* [TASK DIRECTIONS]:
Where does the string "will" appear? Copy every line of the entries below that holds it.

* [MATERIAL PROVIDED]:
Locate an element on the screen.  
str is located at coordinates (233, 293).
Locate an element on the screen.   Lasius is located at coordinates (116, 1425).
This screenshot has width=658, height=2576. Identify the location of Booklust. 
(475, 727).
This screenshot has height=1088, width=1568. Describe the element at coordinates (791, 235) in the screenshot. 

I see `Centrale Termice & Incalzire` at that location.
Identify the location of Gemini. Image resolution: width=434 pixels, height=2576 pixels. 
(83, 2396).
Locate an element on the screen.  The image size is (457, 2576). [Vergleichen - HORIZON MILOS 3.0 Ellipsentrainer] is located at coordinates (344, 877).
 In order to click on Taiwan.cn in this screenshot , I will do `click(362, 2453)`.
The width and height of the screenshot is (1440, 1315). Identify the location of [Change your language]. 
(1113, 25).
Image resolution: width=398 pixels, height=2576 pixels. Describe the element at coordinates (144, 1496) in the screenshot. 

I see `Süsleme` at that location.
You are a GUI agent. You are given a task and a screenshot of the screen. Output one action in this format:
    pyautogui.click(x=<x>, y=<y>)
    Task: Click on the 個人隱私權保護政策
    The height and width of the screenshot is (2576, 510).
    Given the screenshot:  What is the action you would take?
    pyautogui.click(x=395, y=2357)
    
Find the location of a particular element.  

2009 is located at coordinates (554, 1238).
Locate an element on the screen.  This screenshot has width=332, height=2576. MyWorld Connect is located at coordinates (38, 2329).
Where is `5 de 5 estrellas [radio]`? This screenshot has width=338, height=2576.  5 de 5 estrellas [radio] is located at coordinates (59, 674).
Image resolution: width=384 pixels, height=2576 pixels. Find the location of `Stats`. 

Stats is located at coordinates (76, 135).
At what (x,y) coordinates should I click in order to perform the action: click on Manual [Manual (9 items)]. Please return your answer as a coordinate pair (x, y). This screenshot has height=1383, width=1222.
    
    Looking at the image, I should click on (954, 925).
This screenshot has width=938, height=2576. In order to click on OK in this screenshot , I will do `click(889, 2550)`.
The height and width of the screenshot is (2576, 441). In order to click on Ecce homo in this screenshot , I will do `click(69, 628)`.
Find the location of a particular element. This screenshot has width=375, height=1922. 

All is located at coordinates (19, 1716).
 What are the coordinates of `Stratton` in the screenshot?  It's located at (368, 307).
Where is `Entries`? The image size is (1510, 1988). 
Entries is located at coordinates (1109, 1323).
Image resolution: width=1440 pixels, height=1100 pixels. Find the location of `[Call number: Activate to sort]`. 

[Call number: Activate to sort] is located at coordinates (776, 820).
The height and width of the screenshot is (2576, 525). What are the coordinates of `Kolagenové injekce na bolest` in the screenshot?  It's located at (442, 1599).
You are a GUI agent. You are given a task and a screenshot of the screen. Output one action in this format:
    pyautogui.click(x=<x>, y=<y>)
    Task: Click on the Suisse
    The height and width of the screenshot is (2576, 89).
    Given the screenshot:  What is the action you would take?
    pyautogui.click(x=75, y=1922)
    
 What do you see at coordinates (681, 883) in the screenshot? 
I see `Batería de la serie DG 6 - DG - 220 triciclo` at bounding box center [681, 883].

* [RESPONSE]:
 In order to click on Taiwan.cn in this screenshot , I will do `click(362, 2453)`.
This screenshot has width=938, height=2576. In order to click on OK in this screenshot , I will do `click(889, 2550)`.
The height and width of the screenshot is (2576, 441). In order to click on Ecce homo in this screenshot , I will do `click(69, 628)`.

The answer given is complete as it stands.